Prompts Factory: This component generates captions and prompts necessary for action planning. Detailed descriptive prompts guide the VLM in generating captions, while action-planning prompts engage with the domain's knowledge base to effectuate progress assessments, safety considerations, and action recommendations.

Zero-Shot and Supervised Fine-Tuning (SFT): The framework supports both zero-shot inference from pre-trained models and more refined task-customization through SFT, addressing the challenges of data privacy and resource limitations.

Dataset and Evaluation

The CholecT50-SAP dataset, derived from the CholecT50 dataset, serves as the evaluation bedrock. It is designed to test surgical action planning abilities with selected segments from surgical procedures.

Figure 2: Example of the CholecT50-SAP dataset we constructed.

Metrics: The evaluation employs metrics like Sample-Level Accuracy (SLAcc), Video-Level Accuracy (VLAcc), and an additional metric, Relaxed Accuracy (ReAcc), that accommodates the inherent adaptability of surgical processes by allowing forecast actions within an immediate subsequent step.

Experimental Results

The experiments showcase the performance of various LLMs and VLMs in SAP tasks under zero-shot and fine-tuning settings. Notably, the IndirNHFM consistently outperforms the Direct Visual counterpart in both standard and relaxed conditions.

Figure 3: (a) Action planning results visualization.
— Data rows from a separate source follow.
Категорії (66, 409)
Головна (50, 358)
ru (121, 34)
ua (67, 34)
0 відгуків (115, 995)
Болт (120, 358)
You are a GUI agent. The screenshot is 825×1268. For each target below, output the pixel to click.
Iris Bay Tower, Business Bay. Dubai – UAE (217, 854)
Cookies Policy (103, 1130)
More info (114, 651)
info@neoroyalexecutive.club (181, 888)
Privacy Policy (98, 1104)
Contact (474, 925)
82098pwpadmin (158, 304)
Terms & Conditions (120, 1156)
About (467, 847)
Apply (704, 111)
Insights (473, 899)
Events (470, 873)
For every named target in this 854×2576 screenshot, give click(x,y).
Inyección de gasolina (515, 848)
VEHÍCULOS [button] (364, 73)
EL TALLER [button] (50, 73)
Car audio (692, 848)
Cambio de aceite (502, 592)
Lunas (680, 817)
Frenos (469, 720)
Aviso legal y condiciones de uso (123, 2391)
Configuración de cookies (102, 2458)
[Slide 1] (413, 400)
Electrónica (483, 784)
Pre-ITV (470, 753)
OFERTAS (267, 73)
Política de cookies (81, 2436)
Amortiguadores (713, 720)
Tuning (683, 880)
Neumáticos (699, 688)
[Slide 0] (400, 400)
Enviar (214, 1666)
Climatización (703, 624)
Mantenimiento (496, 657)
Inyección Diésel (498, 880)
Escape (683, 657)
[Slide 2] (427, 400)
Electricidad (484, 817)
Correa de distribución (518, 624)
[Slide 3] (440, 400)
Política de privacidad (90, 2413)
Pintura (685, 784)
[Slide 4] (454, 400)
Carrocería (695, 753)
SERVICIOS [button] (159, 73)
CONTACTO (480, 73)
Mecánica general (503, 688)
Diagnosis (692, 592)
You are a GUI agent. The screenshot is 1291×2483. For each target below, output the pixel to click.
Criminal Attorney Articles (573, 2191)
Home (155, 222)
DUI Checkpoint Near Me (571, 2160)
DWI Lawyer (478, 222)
White text displays the planning results, showing the Top 3 future action predictions in order.

Key Findings:

Indirect Visual Observation: It captures contextual nuances more effectively, performing better in predicting surgical actions.
Supervised Fine-Tuning: Demonstrates significant performance improvement when customized data is leveraged.
Best Model: Qwen2.5-32B-SFT shows robust performance across different metrics, indicating an optimal trade-off between model complexity and accuracy.
Figure 4: Ablation experiments on HMM creation based on Qwen2-VL.

Conclusion

The research presents an innovative approach to SAP using LLMs, with implications for enhancing intraoperative decision-making and automation in RMIS. By integrating the NHF-MM and a prompts factory, the framework efficiently anticipates surgical actions and addresses privacy challenges through fine-tuning.

Future inquiries could enhance the framework's reasoning capabilities, allowing it to incorporate prior steps' text responses into subsequent planning while broadening its procedural and robotic integration scope.